Some people way more famous than me recommend practicing uniform eating as well. For instance, the popular Drs. Michael Roizen and Mehmet Oz recommend the same thing in YOU on a Diet (Free Press, 2006), their New Your Times bestseller. They call it “automatic eating,” and make it a cornerstone of their “waist management” program.
Catchy play on words, right?
Not having to stop and think all day long about what to eat is liberating. After all, if you’ve been reading my articles about habit change and brain fatigue from making too many decisions, you understand the power of freeing up some decision making energy during your day.
Naturally, the first step is to eat “good-for-YOU foods,” such as whole grains, fruits, vegetables, nuts, chicken, and fish. On a balanced diet of those foods there is usually no need to count calories, grams of fat, carbohydrates, and protein. You’re covered nutritionally.
Eating a “good-for-YOU” diet of bulky and satisfying foods allows your appetite control mechanism to work by balancing the production of the hunger (ghrelin) and satiety (leptin) hormones.
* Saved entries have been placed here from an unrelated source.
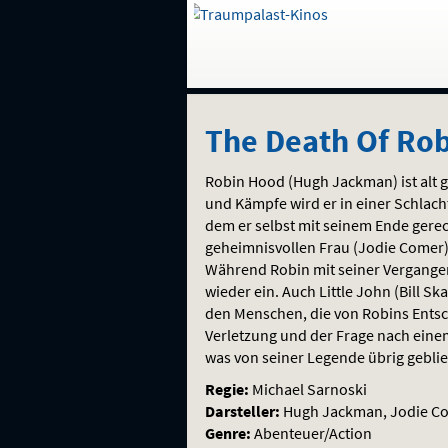
Gehe
zur
Startseite:
Auswahl
Navigation
Springe
zum
,
zum
.
The
und
direkt
Inhalt
Menü
The Death Of Ro
Service
Death
Robin Hood (Hugh Jackman) ist alt 
Of
und Kämpfe wird er in einer Schlach
dem er selbst mit seinem Ende gerech
Robin
geheimnisvollen Frau (Jodie Comer),
Während Robin mit seiner Vergangenh
Hood
wieder ein. Auch Little John (Bill Sk
den Menschen, die von Robins Ents
Verletzung und der Frage nach eine
was von seiner Legende übrig geblie
Regie:
Michael Sarnoski
Darsteller:
Hugh Jackman, Jodie Com
Genre:
Abenteuer/Action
In a properly functioning system these hormones complement each other. They tell you to eat when you need food and to stop when you’ve had enough. This works automatically; you don’t have to think. When you’re full you stop eating. The trick is to work with the system, not override it.
Eat the right foods (mostly whole, unprocessed foods) and your hormones will keep you feeling satisfied. When you eat calories from healthy sources you turn off the desire to eat by producing less ghrelin and more leptin.
Plan Your Meals
Start every day knowing when and what you’re going to eat. This automates your eating.
It may take a few weeks to plan and think about satisfying meals and snacks you enjoy. It will be time well-spent.
It’s a good idea to pick one meal a day to change up and have the same foods every day for all other meals. That’s essentially what I do. I have the same thing for breakfast and lunch every day and alternate my evening meals. I do have a few different meals during the day that I rotate between depending on my schedule.
Whether you are eating throughout the day so that you are constantly satisfied or practice intermittent fasting, the ideas are the same.
It’s also helpful to know how to gauge your hunger. Try gauging your hunger on a scale of one to seven (one being famished and seven being gorged). Try to stay in the three to four range at all times. We all know what it’s like to be both famished and gorged and neither of those two states is healthy nor comfortable.
Here’s the key takeaway message!
You can reboot both healthy eating AND the unnecessary thinking and debating about eating. Eat essentially the same meals for breakfast, lunch, and snacks, and change up options for dinner. By decreasing the variety of foods eaten throughout the day, you’ll decrease the chance for unhealthy eating to creep in and increase your brain’s freedom to focus on what matters besides eating.
And just so you know I’m not a total stick in the mud, I totally enjoy abandoning these “rules” from time to time, especially when I travel. No way am I skipping gelato in Argentina or ramen in Vancouver, B.C.